Konya Gezi Rehberi

Bu içerik en son 24.01.2024 22:02 tarihinde güncellenmiştir.

Türkiye'nin en büyük yüz ölçümüne sahip şehirlerinden birisi olan Konya, İç Anadolu Bölgesi'nde yer almaktadır. Tarihi ve kültürel zenginlikleriyle turistlerin ilgisini çeken bir şehir olan Konya'nın tarihi, MÖ 3000'lere kadar uzanıyor. Hititler, Frigler, Lidyalılar, Persler, İskender gibi farklı medeniyetlere ev sahipliği yapan Konya'nın en önemli tarihi dönemi, Selçuklu devrinde yaşanmıştır. Selçuklu Devleti'nin başkenti olan Konya, o dönemde büyük bir kültür ve sanat merkezi haline gelmiştir. Bu dönemden kalan Alaaddin Camii, Karatay Medresesi, İnce Minareli Medrese gibi yapılar hala ayakta durmaktadır ve turistler tarafından ziyaret edilmektedir. Ayrıca Konya, Mevlana Celaleddin Rumi'nin yaşadığı ve öldüğü yer olarak da tarihe geçmiştir.

Konya Nerededir?

Konya, Türkiye'nin İç Anadolu Bölgesi'nde konumlanan ve Ankara, Mersin, Aksaray, Niğde, Karaman, Antalya, Isparta, Afyon ve Eskişehir gibi şehirlerle komşu olan bir şehirdir. Tuz Gölü, Türkiye'nin ikinci büyük gölüdür ve tamamen Konya sınırları içerisinde yer almaktadır. Beyşehir Gölü ise Konya-Isparta sınırında, Akşehir Gölü ise Konya-Afyon sınırında bulunmaktadır.
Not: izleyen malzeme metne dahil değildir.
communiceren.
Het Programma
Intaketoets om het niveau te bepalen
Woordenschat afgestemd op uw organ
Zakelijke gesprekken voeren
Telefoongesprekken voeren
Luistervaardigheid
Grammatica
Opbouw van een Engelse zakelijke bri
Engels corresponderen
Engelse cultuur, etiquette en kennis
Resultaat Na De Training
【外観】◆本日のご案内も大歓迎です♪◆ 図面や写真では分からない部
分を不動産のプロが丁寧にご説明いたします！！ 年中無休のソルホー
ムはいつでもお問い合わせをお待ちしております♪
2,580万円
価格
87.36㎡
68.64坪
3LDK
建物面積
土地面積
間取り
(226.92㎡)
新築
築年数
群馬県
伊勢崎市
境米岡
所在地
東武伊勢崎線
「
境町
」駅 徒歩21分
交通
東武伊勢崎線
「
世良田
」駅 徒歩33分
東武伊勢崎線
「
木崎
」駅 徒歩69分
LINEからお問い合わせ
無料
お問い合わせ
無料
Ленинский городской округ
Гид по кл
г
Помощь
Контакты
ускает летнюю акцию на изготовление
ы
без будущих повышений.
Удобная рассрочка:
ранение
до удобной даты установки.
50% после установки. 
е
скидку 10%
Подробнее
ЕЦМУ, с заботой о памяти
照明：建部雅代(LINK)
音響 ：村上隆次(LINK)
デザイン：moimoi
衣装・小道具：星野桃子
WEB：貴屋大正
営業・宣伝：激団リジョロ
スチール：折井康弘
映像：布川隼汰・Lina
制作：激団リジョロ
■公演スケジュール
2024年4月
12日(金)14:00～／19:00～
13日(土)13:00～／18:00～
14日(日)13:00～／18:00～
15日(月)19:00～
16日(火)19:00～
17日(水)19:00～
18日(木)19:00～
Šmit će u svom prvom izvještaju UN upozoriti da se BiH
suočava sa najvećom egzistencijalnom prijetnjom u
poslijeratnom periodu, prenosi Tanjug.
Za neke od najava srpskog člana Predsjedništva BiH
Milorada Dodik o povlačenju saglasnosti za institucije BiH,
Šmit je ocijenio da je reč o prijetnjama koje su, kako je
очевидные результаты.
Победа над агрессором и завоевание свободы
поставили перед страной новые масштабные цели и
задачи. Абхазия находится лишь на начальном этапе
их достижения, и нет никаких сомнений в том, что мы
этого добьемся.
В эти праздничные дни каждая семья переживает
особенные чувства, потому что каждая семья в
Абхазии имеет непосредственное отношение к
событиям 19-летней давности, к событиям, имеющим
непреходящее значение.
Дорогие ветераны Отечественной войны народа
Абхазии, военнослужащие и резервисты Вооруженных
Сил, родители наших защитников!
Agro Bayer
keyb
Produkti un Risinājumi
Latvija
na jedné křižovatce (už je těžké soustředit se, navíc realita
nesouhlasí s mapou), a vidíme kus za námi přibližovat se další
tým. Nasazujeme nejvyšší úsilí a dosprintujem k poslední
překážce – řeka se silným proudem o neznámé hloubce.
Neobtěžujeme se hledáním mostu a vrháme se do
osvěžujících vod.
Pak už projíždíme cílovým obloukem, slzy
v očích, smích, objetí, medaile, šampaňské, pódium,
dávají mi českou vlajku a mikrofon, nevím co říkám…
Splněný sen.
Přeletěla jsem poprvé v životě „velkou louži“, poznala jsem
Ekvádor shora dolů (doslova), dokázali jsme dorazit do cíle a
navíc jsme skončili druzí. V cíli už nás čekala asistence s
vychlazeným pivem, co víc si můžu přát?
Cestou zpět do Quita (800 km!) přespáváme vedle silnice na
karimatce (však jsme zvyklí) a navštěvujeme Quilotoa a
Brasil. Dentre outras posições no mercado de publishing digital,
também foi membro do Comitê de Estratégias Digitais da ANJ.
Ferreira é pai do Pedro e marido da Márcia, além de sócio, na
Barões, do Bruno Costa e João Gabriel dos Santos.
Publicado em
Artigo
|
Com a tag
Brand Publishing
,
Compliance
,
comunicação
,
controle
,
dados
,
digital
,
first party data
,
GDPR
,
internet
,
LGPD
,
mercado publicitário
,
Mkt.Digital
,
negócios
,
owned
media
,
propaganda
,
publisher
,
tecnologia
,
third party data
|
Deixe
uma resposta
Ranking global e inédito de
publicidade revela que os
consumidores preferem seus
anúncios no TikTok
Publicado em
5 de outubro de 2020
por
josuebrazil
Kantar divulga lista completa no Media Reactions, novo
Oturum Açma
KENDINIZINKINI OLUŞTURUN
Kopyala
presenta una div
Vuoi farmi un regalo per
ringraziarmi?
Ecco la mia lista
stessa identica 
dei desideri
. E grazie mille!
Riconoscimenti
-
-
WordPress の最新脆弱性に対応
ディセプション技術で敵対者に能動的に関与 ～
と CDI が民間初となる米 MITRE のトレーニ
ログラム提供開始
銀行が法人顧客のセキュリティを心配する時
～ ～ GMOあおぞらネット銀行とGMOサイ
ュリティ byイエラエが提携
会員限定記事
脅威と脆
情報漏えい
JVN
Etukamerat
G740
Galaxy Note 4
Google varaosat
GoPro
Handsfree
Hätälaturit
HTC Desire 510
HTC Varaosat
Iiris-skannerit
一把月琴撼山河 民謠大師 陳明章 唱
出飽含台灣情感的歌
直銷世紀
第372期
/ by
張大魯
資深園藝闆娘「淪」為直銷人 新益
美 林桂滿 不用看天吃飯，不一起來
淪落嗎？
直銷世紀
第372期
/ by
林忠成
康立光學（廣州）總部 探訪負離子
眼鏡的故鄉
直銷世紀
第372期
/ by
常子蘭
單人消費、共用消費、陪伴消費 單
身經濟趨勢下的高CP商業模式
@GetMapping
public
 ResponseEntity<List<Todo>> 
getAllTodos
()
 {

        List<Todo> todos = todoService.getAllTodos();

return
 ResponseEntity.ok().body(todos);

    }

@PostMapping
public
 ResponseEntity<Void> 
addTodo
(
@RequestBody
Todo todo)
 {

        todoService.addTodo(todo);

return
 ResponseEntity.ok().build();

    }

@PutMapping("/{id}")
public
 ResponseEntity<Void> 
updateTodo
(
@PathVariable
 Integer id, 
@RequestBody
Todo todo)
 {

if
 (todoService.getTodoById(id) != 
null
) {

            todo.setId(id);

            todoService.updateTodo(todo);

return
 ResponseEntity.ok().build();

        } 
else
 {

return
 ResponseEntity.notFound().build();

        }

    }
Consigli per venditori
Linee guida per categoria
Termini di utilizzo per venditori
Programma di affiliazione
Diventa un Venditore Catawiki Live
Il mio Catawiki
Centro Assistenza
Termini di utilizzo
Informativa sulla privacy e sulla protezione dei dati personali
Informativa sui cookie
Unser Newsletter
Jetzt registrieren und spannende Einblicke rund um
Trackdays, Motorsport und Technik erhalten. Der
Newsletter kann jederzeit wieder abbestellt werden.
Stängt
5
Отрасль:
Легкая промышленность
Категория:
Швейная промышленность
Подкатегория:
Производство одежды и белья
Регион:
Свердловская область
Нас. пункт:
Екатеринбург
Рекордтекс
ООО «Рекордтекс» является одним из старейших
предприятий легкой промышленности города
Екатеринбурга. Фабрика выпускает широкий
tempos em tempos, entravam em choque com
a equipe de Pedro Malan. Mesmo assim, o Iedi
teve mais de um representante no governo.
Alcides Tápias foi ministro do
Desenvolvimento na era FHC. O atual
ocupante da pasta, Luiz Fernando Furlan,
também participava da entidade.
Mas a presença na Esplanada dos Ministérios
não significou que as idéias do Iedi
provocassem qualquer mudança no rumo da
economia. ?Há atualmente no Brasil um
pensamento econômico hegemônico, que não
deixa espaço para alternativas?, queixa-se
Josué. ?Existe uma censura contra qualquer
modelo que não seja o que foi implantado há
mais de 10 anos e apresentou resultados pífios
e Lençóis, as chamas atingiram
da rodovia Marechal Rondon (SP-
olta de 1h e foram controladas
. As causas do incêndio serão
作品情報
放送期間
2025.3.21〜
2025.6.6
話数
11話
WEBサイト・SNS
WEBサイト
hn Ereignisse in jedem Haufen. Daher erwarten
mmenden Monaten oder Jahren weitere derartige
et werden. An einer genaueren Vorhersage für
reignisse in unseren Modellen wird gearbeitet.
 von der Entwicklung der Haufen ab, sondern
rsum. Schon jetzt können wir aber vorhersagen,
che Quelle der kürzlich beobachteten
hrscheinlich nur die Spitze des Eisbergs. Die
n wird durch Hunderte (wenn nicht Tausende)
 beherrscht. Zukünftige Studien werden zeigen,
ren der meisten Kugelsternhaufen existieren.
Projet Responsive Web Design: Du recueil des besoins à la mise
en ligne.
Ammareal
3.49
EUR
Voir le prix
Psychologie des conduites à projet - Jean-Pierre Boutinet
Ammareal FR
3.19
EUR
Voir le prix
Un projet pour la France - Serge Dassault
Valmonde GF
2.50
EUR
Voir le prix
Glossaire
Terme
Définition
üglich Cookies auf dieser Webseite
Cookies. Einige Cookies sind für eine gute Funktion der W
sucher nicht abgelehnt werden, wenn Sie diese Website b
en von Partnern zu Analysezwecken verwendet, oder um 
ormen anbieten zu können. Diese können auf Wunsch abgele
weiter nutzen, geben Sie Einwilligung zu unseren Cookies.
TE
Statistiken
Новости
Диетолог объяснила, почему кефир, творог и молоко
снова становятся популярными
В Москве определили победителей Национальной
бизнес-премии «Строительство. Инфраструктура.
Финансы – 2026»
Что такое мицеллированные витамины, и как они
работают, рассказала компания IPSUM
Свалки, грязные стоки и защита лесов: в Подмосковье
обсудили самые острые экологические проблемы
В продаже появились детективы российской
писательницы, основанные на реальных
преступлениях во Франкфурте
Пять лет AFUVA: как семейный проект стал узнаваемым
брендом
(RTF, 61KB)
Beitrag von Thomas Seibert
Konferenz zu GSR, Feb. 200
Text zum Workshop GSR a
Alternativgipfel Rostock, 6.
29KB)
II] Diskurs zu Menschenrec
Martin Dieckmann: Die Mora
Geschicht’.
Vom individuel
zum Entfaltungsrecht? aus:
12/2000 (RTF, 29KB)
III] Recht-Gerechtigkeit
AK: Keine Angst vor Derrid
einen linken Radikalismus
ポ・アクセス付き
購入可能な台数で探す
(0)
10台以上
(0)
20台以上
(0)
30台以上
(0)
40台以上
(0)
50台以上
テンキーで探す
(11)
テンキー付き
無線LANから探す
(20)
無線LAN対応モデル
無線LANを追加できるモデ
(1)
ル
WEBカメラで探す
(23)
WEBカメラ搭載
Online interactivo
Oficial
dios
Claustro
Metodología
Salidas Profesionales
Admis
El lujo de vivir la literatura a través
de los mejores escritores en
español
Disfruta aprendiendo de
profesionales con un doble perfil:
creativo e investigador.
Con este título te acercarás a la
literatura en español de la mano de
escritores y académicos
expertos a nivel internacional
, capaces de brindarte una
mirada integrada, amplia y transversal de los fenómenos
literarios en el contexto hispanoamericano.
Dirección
Konya, İç Anadolu Bölgesi'nin iklimine sahip olduğundan dolayı doğal güzellikleri ve tarihi mekanlarıyla turistlerin uğrak noktasıdır. Şehir her yıl pek çok yerli ve yabancı turisti ağırlamaktadır. Ayrıca ziyaretçilerin keyif alabilecekleri eğlenceli aktiviteler de mevcuttur.

Konya, ülkenin merkezi konumunda olduğundan dolayı ulaşım olanakları oldukça fazladır. Özel aracınızla kolaylıkla ulaşabileceğiniz gibi otobüs, uçak veya trenle de ulaşım sağlayabilirsiniz.

— Reklam —

Konya'ya Nasıl Gidilir?

Konya'ya seyahat etmek için havayolu, otobüs, tren veya özel araç kullanabilirsiniz. Havayolu ile seyahat etmek isterseniz, Konya Havalimanı'na ulaşım sağlayabilirsiniz. Bilet fiyatları kalkış noktanıza göre değişebilir ve havalimanına vardıktan sonra şehir merkezine Havaş servislerini kullanarak veya taksileri tercih ederek kısa sürede ulaşabilirsiniz.

Otobüsle seyahat etmek de oldukça kolaydır. Birçok şehirden Konya'ya sefer düzenlenmektedir.

Tren yolculuğu yapmak isteyenler ise Toros Ekspresi veya İç Anadolu Mavi Treni seçeneklerinden yararlanabilirler. Adana, Mersin, Niğde, Konya ve Karaman gibi şehirlerden geçen Toros Ekspresi, Ankara-Konya arasında hizmet veren Yüksek Hızlı Tren ve İstanbul Pendik Tren İstasyonu'ndan kalkan YHT ile Konya Gar'a ulaşabilirsiniz.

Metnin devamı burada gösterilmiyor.